Many of us firmly believe that investing in stocks is a form of gambling (the word satta is embedded deep in our language), but buying property is always an investment. Property 'investors' are a very commonly found breed today.
This was acceptable, in a manner of speaking, when these investors were seasoned builders and property speculators, but now I find that ordinary people, even if they have perfectly adequate houses of their own, have started buying property for investment alone. The other day I ran into an acquaintance who has pulled out a lot of money out of stable fixed income assets and put them into something he described as a 'pre-launch opportunity'. And this is a person who thinks equities are too risky!
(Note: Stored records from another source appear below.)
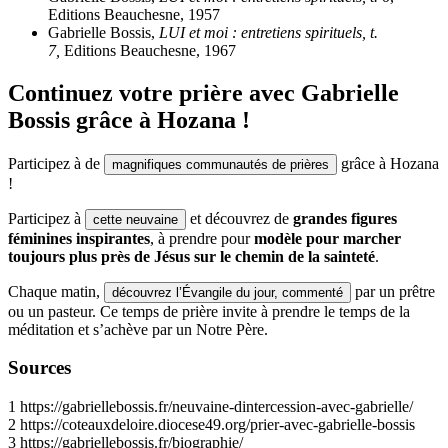
Editions Beauchesne, 1957
Gabrielle Bossis,
LUI et moi : entretiens spirituels, t.
7,
Editions Beauchesne, 1967
Continuez votre prière avec Gabrielle
Bossis grâce à Hozana !
Participez à de
grâce à Hozana
magnifiques communautés de prières
!
Participez à
et découvrez de
grandes figures
cette neuvaine
féminines inspirantes
, à prendre pour
modèle pour marcher
toujours plus près de Jésus sur le chemin de la sainteté
.
Chaque matin,
par un prêtre
découvrez l’Évangile du jour, commenté
ou un pasteur. Ce temps de prière invite à prendre le temps de la
méditation et s’achève par un Notre Père.
Sources
1
https://gabriellebossis.fr/neuvaine-dintercession-avec-gabrielle/
2
https://coteauxdeloire.diocese49.org/prier-avec-gabrielle-bossis
3
https://gabriellebossis.fr/biographie/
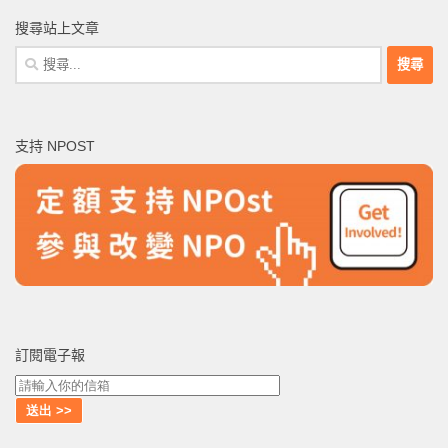
搜尋站上文章
搜
尋
關
鍵
支持 NPOST
字:
訂閱電子報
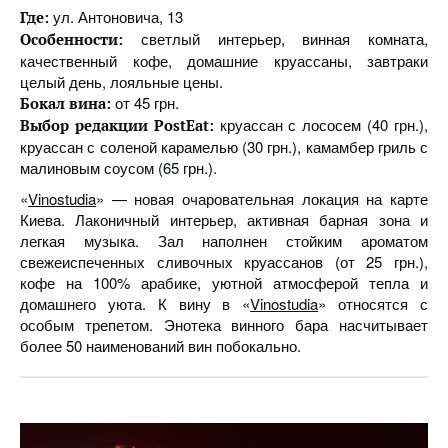
ул. Антоновича, 13
Где:
светлый интерьер, винная комната,
Особенности:
качественный кофе, домашние круассаны, завтраки
целый день, лояльные цены.
от 45 грн.
Бокал вина:
круассан с лососем (40 грн.),
Выбор редакции PostEat:
круассан с соленой карамелью (30 грн.), камамбер гриль с
малиновым соусом (65 грн.).
«
Vinostudia
» — новая очаровательная локация на карте
Киева. Лаконичный интерьер, активная барная зона и
легкая музыка. Зал наполнен стойким ароматом
свежеиспеченных сливочных круассанов (от 25 грн.),
кофе на 100% арабике, уютной атмосферой тепла и
домашнего уюта. К вину в «
Vinostudia
» относятся с
особым трепетом. Энотека винного бара насчитывает
более 50 наименований вин побокально.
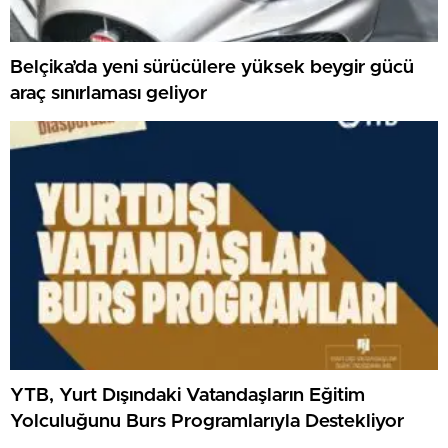
Belçika’da yeni sürücülere yüksek beygir gücü
araç sınırlaması geliyor
YTB, Yurt Dışındaki Vatandaşların Eğitim
Yolculuğunu Burs Programlarıyla Destekliyor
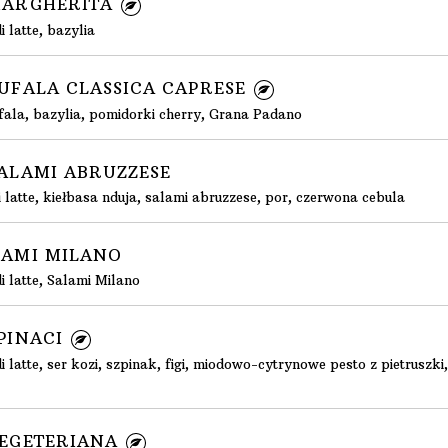
 MARGHERITA
 latte, bazylia
 BUFALA CLASSICA CAPRESE
fala, bazylia, pomidorki cherry, Grana Padano
 SALAMI ABRUZZESE
 latte, kiełbasa nduja, salami abruzzese, por, czerwona cebula
ALAMI MILANO
i latte, Salami Milano
SPINACI
 latte, ser kozi, szpinak, figi, miodowo-cytrynowe pesto z pietruszki,
 VEGETERIANA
Certainly, it must have been a great opportunity, especially for the builder who sold it to my friend.
There is a general idea around that real-estate as an investment (as distinct from buying for one's own residential and commercial needs) is suitable for just about anybody. It's not. Quite apart from the fact that real estate prices today are arguably equivalent to the Sensex being at about 20,000 points, there are a few basic characteristics that any good investment vehicle must have, none of which appear to be possessed by real estate.
Two key characteristics of an investment-worthy asset market are transparency and liquidity. The real estate market fails miserably on both these counts.
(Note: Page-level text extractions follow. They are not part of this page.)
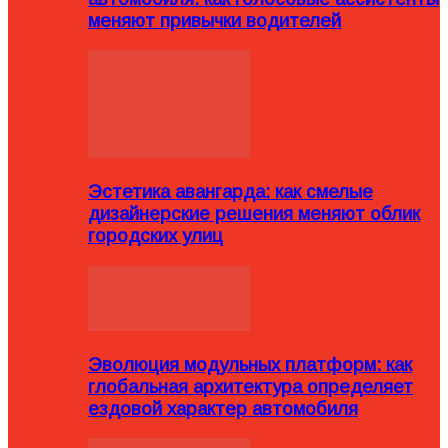
меняют привычки водителей
Эстетика авангарда: как смелые
дизайнерские решения меняют облик
городских улиц
Эволюция модульных платформ: как
глобальная архитектура определяет
ездовой характер автомобиля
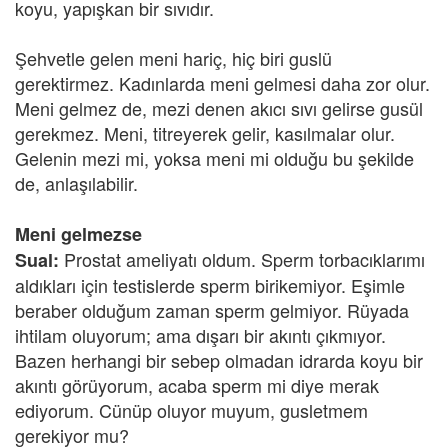
koyu, yapışkan bir sıvıdır.
Şehvetle gelen meni hariç, hiç biri guslü
gerektirmez. Kadınlarda meni gelmesi daha zor olur.
Meni gelmez de, mezi denen akıcı sıvı gelirse gusül
gerekmez. Meni, titreyerek gelir, kasılmalar olur.
Gelenin mezi mi, yoksa meni mi olduğu bu şekilde
de, anlaşılabilir.
Meni gelmezse
Prostat ameliyatı oldum. Sperm torbacıklarımı
Sual:
aldıkları için testislerde sperm birikemiyor. Eşimle
beraber olduğum zaman sperm gelmiyor. Rüyada
ihtilam oluyorum; ama dışarı bir akıntı çıkmıyor.
Bazen herhangi bir sebep olmadan idrarda koyu bir
akıntı görüyorum, acaba sperm mi diye merak
ediyorum. Cünüp oluyor muyum, gusletmem
gerekiyor mu?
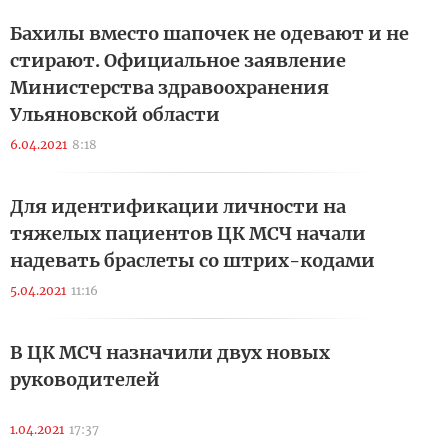
Бахилы вместо шапочек не одевают и не
стирают. Официальное заявление
Министерства здравоохранения
Ульяновской области
6.04.2021
8:18
Для идентификации личности на
тяжелых пациентов ЦК МСЧ начали
надевать браслеты со штрих-кодами
5.04.2021
11:16
В ЦК МСЧ назначили двух новых
руководителей
1.04.2021
17:37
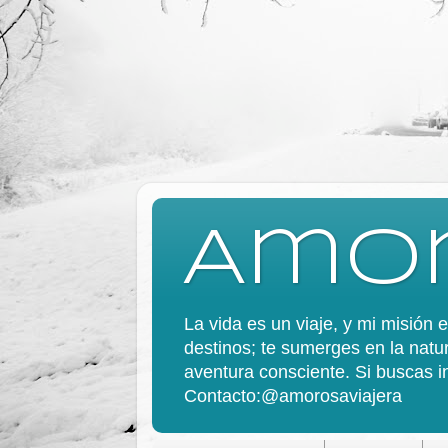
Amor
La vida es un viaje, y mi misión
destinos; te sumerges en la natur
aventura consciente. Si buscas in
Contacto:@amorosaviajera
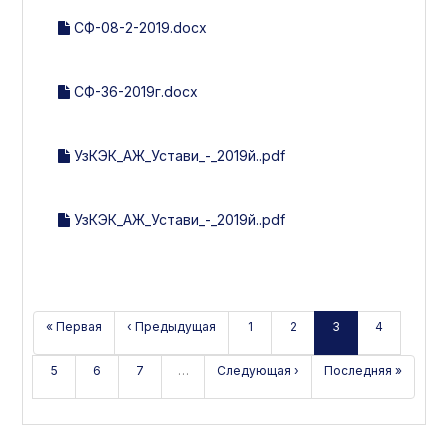
СФ-08-2-2019.docx
СФ-36-2019г.docx
УзКЭК_АЖ_Устави_-_2019й..pdf
УзКЭК_АЖ_Устави_-_2019й..pdf
« Первая
‹ Предыдущая
1
2
3
4
5
6
7
…
Следующая ›
Последняя »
Take transparency first. Quality of information is the key to any investment decision. However, whatever you hear about a real-estate investment usually comes only from the developer who's trying to sell it to you. Even if you try to check around, you will always have information sources whose commercial interest lies in booming markets and rising prices. Unlike most financial assets, there's no trustable and regulated way of discovering prices or even basic information about the real estate markets.
Here's an example of what high quality information real estate information is all about. The other day I came across an article about the deflation of the housing bubble in the US. This article mentioned, in passing, that the number of houses that have been on sale but unsold for more than 90 days had gone up by 0.7 per cent over the previous month. Frankly, I was amazed at the quality of the information that this implies. In sharp contrast, the state of the real estate market in any area in India is whatever property dealers and valuers appointed by banks (who are usually close buddies of the property dealers) say it is.
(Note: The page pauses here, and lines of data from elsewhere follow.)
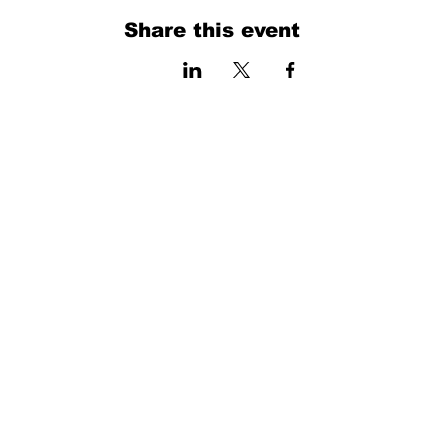
Share this event
فرم را پر کنید. ما به زودی برمی گردیم
isim, soyisim
Telefon
Bulunduğunuz il ve ilçe
Konu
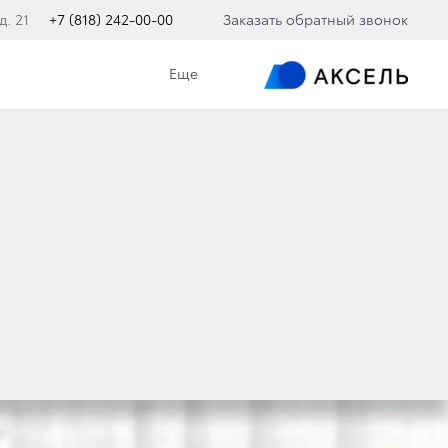
д. 21
+7 (818) 242-00-00
Заказать обратный звонок
Еще
A C-HR
YOTA C-HR
в специальной версии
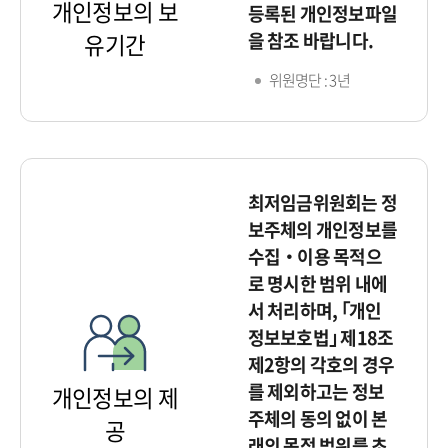
개인정보의 보
등록된 개인정보파일
을 참조 바랍니다.
유기간
위원명단 : 3년
최저임금위원회는 정
보주체의 개인정보를
수집‧이용 목적으
로 명시한 범위 내에
서 처리하며, ｢개인
정보보호법｣ 제18조
제2항의 각호의 경우
를 제외하고는 정보
개인정보의 제
주체의 동의 없이 본
공
래의 목적 범위를 초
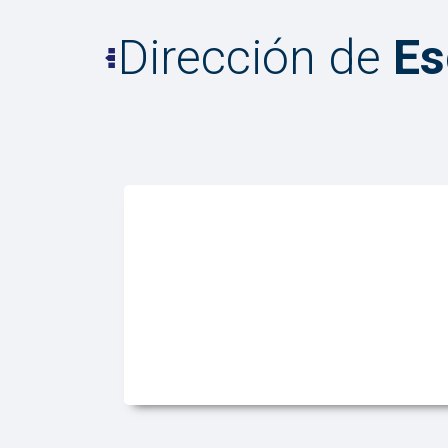
Dirección de
Es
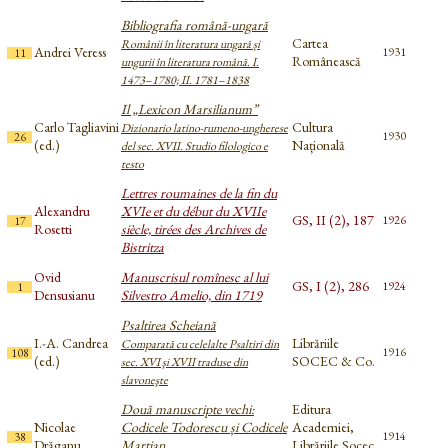
Bibliografia română-ungară
Cartea
Românii în literatura ungară și
Andrei Veress
1931
11
Românească
ungurii în literatura română. I.
1473–1780; II. 1781–1838
Il „Lexicon Marsilianum”
Carlo Tagliavini
Cultura
Dizionario latino-rumeno-ungherese
1930
26
(ed.)
Națională
del sec. XVII. Studio filologico e
testo
Lettres roumaines de la fin du
Alexandru
XVIe et du début du XVIIe
GS, II (2), 187
1926
17
Rosetti
siècle, tirées des Archives de
Bistritza
Ovid
Manuscrisul romînesc al lui
GS, I (2), 286
1924
1
Densusianu
Silvestro Amelio, din 1719
Psaltirea Scheiană
I.-A. Candrea
Librăriile
Comparată cu celelalte Psaltiri din
1916
108
(ed.)
SOCEC & Co.
sec. XVI şi XVII traduse din
slavoneşte
Două manuscripte vechi:
Editura
Nicolae
Codicele Todorescu și Codicele
Academiei,
1914
38
Drăganu
Marțian
Librăriile Socec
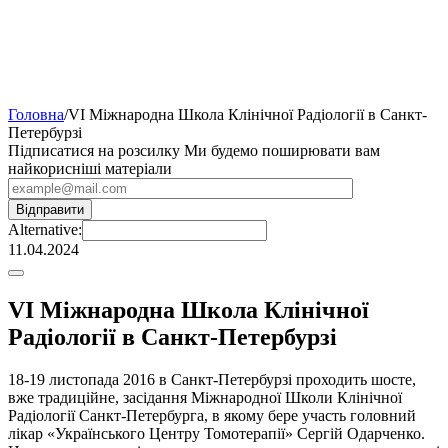
Головна
/
VI Міжнародна Школа Клінічної Радіології в Санкт-
Петербурзі
Підписатися на розсилку
Ми будемо поширювати вам
найкорисніші матеріали
Alternative:
11.04.2024
VI Міжнародна Школа Клінічної
Радіології в Санкт-Петербурзі
18-19 листопада 2016 в Санкт-Петербурзі проходить шосте,
вже традиційне, засідання Міжнародної Школи Клінічної
Радіології Санкт-Петербурга, в якому бере участь головний
лікар «Українського Центру Томотерапії» Сергій Одарченко.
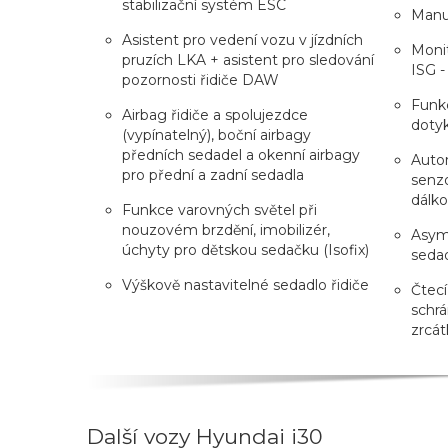
stabilizační systém ESC
Manuá
Asistent pro vedení vozu v jízdních
Monit
pruzích LKA + asistent pro sledování
ISG -
pozornosti řidiče DAW
Funkc
Airbag řidiče a spolujezdce
doty
(vypínatelný), boční airbagy
předních sedadel a okenní airbagy
Auto
pro přední a zadní sedadla
senzo
dálk
Funkce varovných světel při
nouzovém brzdění, imobilizér,
Asyme
úchyty pro dětskou sedačku (Isofix)
seda
Výškově nastavitelné sedadlo řidiče
Čtecí
schrá
zrcát
Další vozy Hyundai i30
Coming to liquidity, the story is even sadder. Real estate assets are notoriously illiquid when prices start falling. When there is a run on property, it's not that you get to sell at a lower price-instead you generally can't sell at all, except perhaps at a desperate price. In stock market terms, the 'impact cost' of selling in a declining market can be huge.
As the country's real estate market hurtles towards an unknowable future, one can hear plenty of warnings. I just hope that individuals who don't know what they are getting into stay away from trying to become real estate investors.